What you need to do
Every line containing the string "Nero" is to be copied from the records.
▼
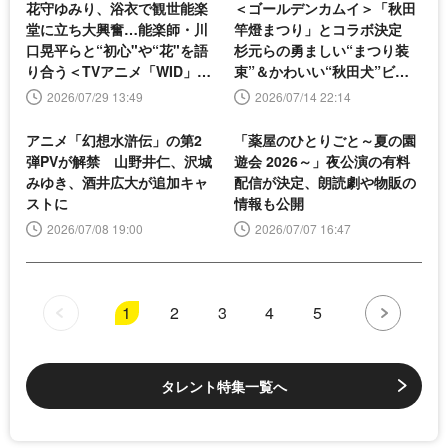
花守ゆみり、浴衣で観世能楽
＜ゴールデンカムイ＞「秋田
堂に立ち大興奮…能楽師・川
竿燈まつり」とコラボ決定
口晃平らと“初心"や“花"を語
杉元らの勇ましい“まつり装
り合う＜TVアニメ「WID」ト
束”＆かわいい“秋田犬”ビジ
ークレポート＞
ュアル公開
2026/07/29 13:49
2026/07/14 22:14
アニメ「幻想水滸伝」の第2
「薬屋のひとりごと～夏の園
弾PVが解禁 山野井仁、沢城
遊会 2026～」夜公演の有料
みゆき、酒井広大が追加キャ
配信が決定、朗読劇や物販の
ストに
情報も公開
2026/07/08 19:00
2026/07/07 16:47
1
2
3
4
5
タレント特集一覧へ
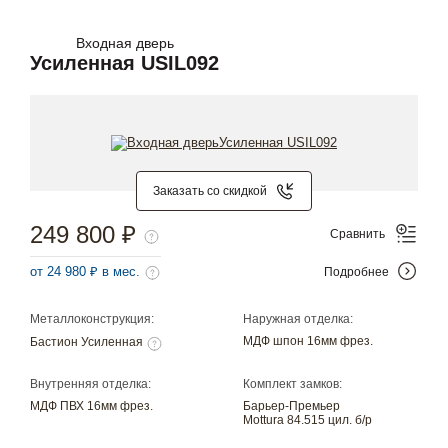
Входная дверь
Усиленная USIL092
Заказать со скидкой
249 800 ₽
Сравнить
от 24 980 ₽ в мес.
Подробнее
Металлоконструкция:
Наружная отделка:
МДФ шпон 16мм фрез.
Бастион Усиленная
Внутренняя отделка:
Комплект замков:
МДФ ПВХ 16мм фрез.
Барьер-Премьер
Mottura 84.515 цил. б/р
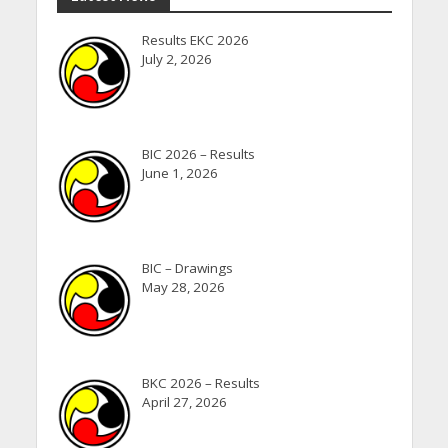
Results EKC 2026
July 2, 2026
BIC 2026 – Results
June 1, 2026
BIC – Drawings
May 28, 2026
BKC 2026 – Results
April 27, 2026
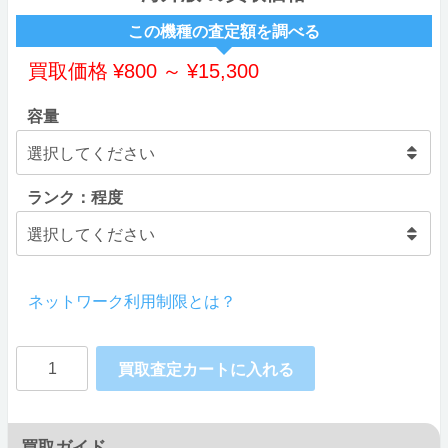
この機種の査定額を調べる
買取価格
¥
800
～
¥
15,300
容量
ランク：程度
ネットワーク利用制限とは？
OPPO
買取査定カートに入れる
Find
X
買取ガイド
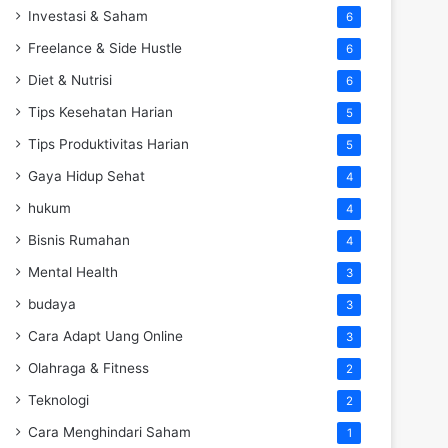
Investasi & Saham
6
Freelance & Side Hustle
6
Diet & Nutrisi
6
Tips Kesehatan Harian
5
Tips Produktivitas Harian
5
Gaya Hidup Sehat
4
hukum
4
Bisnis Rumahan
4
Mental Health
3
budaya
3
Cara Adapt Uang Online
3
Olahraga & Fitness
2
Teknologi
2
Cara Menghindari Saham
1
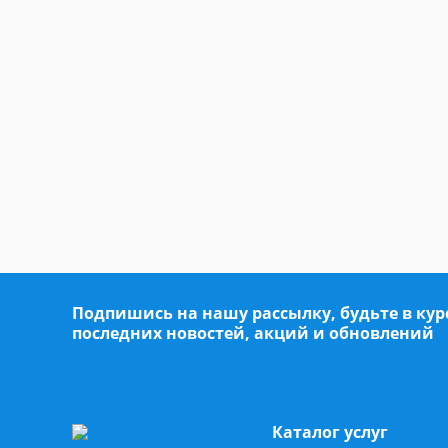
Подпишись на нашу рассылку, будьте в кур
последних новостей, акций и обновлений
Каталог услуг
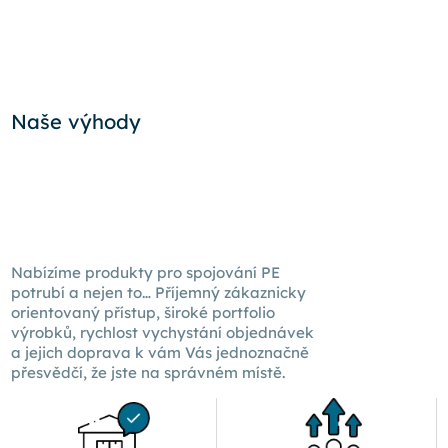
Naše výhody
Nabízíme produkty pro spojování PE
potrubí a nejen to… Příjemný zákaznicky
orientovaný přístup, široké portfolio
výrobků, rychlost vychystání objednávek
a jejich doprava k
vám Vás
jednoznačně
přesvědčí, že jste na správném místě.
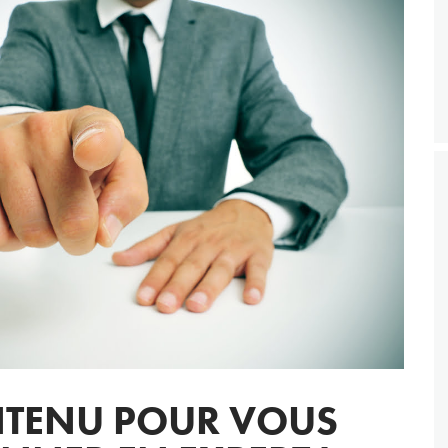
TENU POUR VOUS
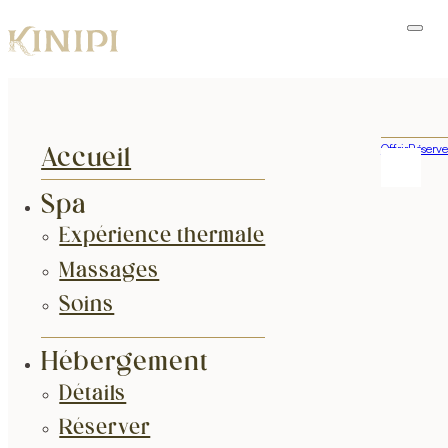
Offrir
Réserve
Accueil
Spa
Expérience thermale
Massages
Soins
Hébergement
Détails
Réserver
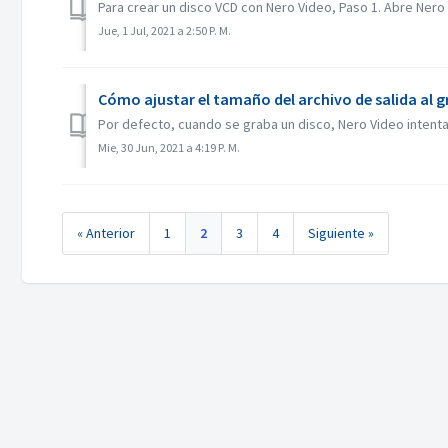
Para crear un disco VCD con Nero Video, Paso 1. Abre Nero V
Jue, 1 Jul, 2021 a 2:50 P. M.
Cómo ajustar el tamaño del archivo de salida al 
Por defecto, cuando se graba un disco, Nero Video intentar
Mie, 30 Jun, 2021 a 4:19 P. M.
« Anterior
1
2
3
4
Siguiente »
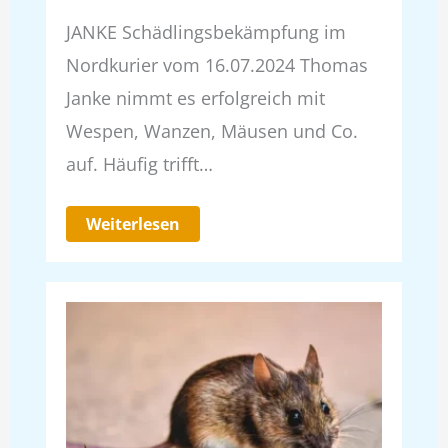
JANKE Schädlingsbekämpfung im
Nordkurier vom 16.07.2024 Thomas
Janke nimmt es erfolgreich mit
Wespen, Wanzen, Mäusen und Co.
auf. Häufig trifft…
Weiterlesen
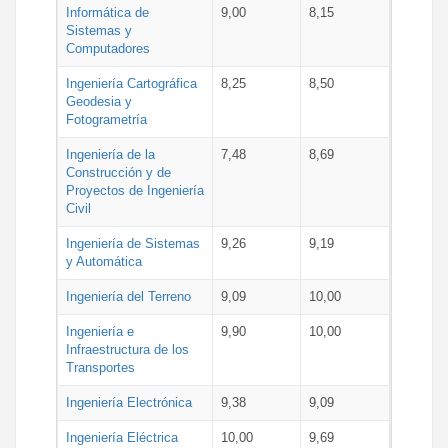
Informática de
9,00
8,15
Sistemas y
Computadores
Ingeniería Cartográfica
8,25
8,50
Geodesia y
Fotogrametría
Ingeniería de la
7,48
8,69
Construcción y de
Proyectos de Ingeniería
Civil
Ingeniería de Sistemas
9,26
9,19
y Automática
Ingeniería del Terreno
9,09
10,00
Ingeniería e
9,90
10,00
Infraestructura de los
Transportes
Ingeniería Electrónica
9,38
9,09
Ingeniería Eléctrica
10,00
9,69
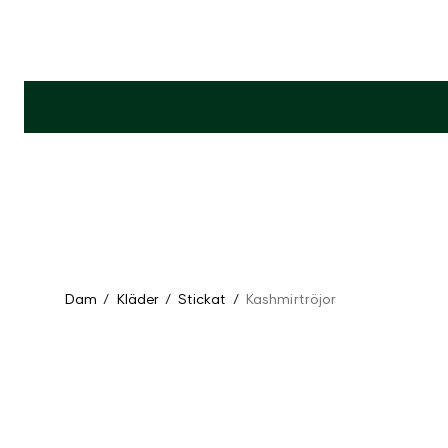
Dam
/
Kläder
/
Stickat
/
Kashmirtröjor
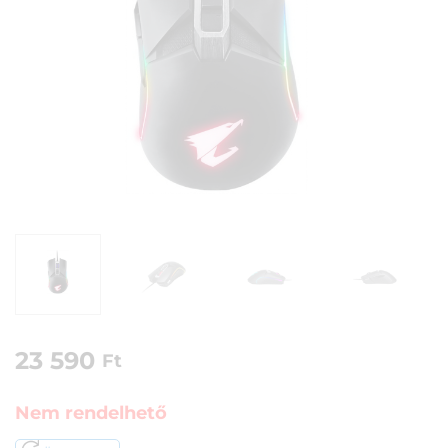
23 590
Ft
Nem rendelhető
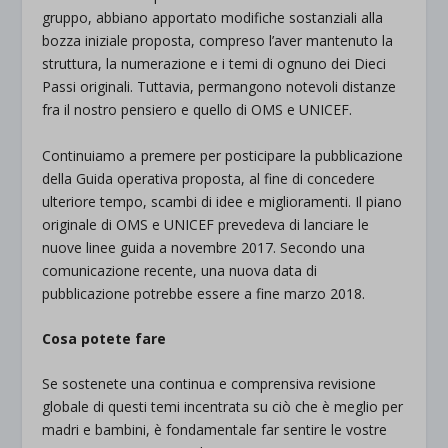
gruppo, abbiano apportato modifiche sostanziali alla
bozza iniziale proposta, compreso l’aver mantenuto la
struttura, la numerazione e i temi di ognuno dei Dieci
Passi originali. Tuttavia, permangono notevoli distanze
fra il nostro pensiero e quello di OMS e UNICEF.
Continuiamo a premere per posticipare la pubblicazione
della Guida operativa proposta, al fine di concedere
ulteriore tempo, scambi di idee e miglioramenti. Il piano
originale di OMS e UNICEF prevedeva di lanciare le
nuove linee guida a novembre 2017. Secondo una
comunicazione recente, una nuova data di
pubblicazione potrebbe essere a fine marzo 2018.
Cosa potete fare
Se sostenete una continua e comprensiva revisione
globale di questi temi incentrata su ciò che è meglio per
madri e bambini, è fondamentale far sentire le vostre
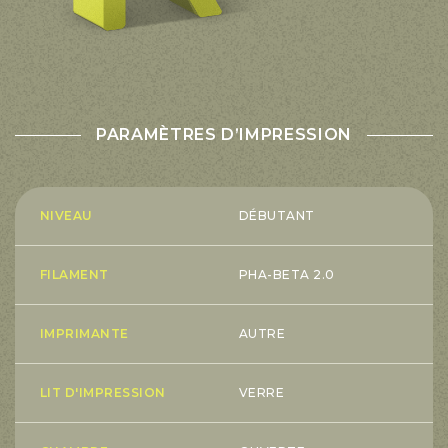
PARAMÈTRES D’IMPRESSION
NIVEAU
DÉBUTANT
FILAMENT
PHA-BETA 2.0
IMPRIMANTE
AUTRE
LIT D'IMPRESSION
VERRE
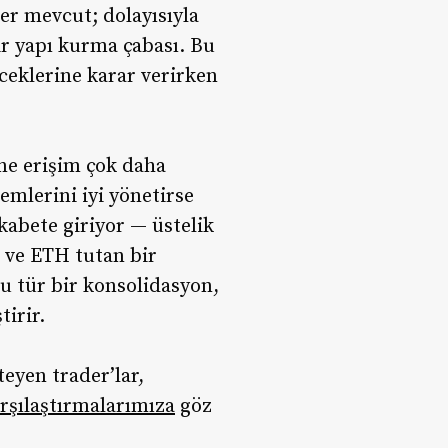
r mevcut; dolayısıyla
ir yapı kurma çabası. Bu
eceklerine karar verirken
ine erişim çok daha
emlerini iyi yönetirse
abete giriyor — üstelik
C ve ETH tutan bir
Bu tür bir konsolidasyon,
tirir.
teyen trader’lar,
rşılaştırmalarımıza
göz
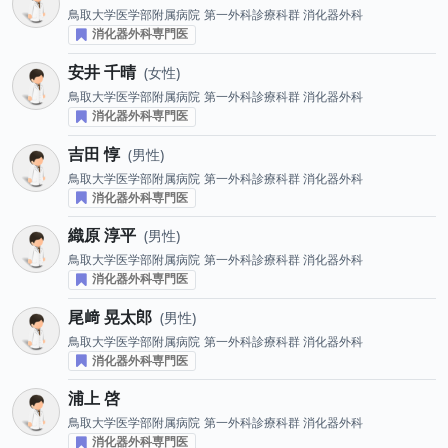
鳥取大学医学部附属病院
第一外科診療科群 消化器外科
消化器外科専門医
安井 千晴
女性
鳥取大学医学部附属病院
第一外科診療科群 消化器外科
消化器外科専門医
吉田 惇
男性
鳥取大学医学部附属病院
第一外科診療科群 消化器外科
消化器外科専門医
織原 淳平
男性
鳥取大学医学部附属病院
第一外科診療科群 消化器外科
消化器外科専門医
尾﨑 晃太郎
男性
鳥取大学医学部附属病院
第一外科診療科群 消化器外科
消化器外科専門医
浦上 啓
鳥取大学医学部附属病院
第一外科診療科群 消化器外科
消化器外科専門医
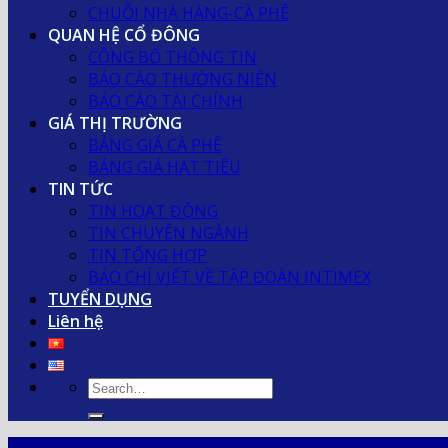
CHUỖI NHÀ HÀNG-CÀ PHÊ
QUAN HỆ CỔ ĐÔNG
CÔNG BỐ THÔNG TIN
BÁO CÁO THƯỜNG NIÊN
BÁO CÁO TÀI CHÍNH
GIÁ THỊ TRƯỜNG
BẢNG GIÁ CÀ PHÊ
BẢNG GIÁ HẠT TIÊU
TIN TỨC
TIN HOẠT ĐỘNG
TIN CHUYÊN NGÀNH
TIN TỔNG HỢP
BÁO CHÍ VIẾT VỀ TẬP ĐOÀN INTIMEX
TUYỂN DỤNG
Liên hệ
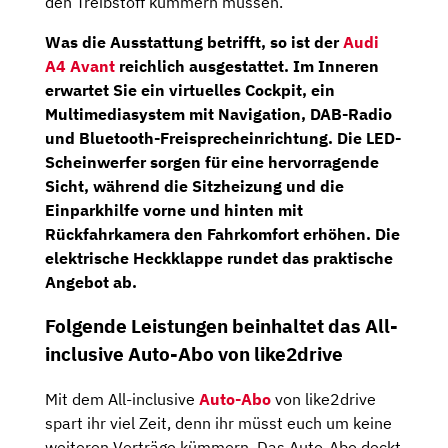
den Treibstoff kümmern müssen.
Was die Ausstattung betrifft, so ist der
Audi
A4 Avant
reichlich ausgestattet. Im Inneren
erwartet Sie ein
virtuelles Cockpit
, ein
Multimediasystem mit
Navigation
,
DAB-Radio
und Bluetooth-Freisprecheinrichtung. Die LED-
Scheinwerfer sorgen für eine hervorragende
Sicht, während die Sitzheizung und die
Einparkhilfe vorne und hinten mit
Rückfahrkamera
den Fahrkomfort erhöhen. Die
elektrische Heckklappe rundet das praktische
Angebot ab.
Folgende Leistungen beinhaltet das All-
inclusive Auto-Abo von like2drive
Mit dem All-inclusive
Auto-Abo
von like2drive
spart ihr viel Zeit, denn ihr müsst euch um keine
weiteren Verträge kümmern. Das Auto-Abo deckt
▲
Your solution
Para crear un disco VCD con Nero Video, Paso 1. Abre Nero V
Por defecto, cuando se graba un disco, Nero Video intentar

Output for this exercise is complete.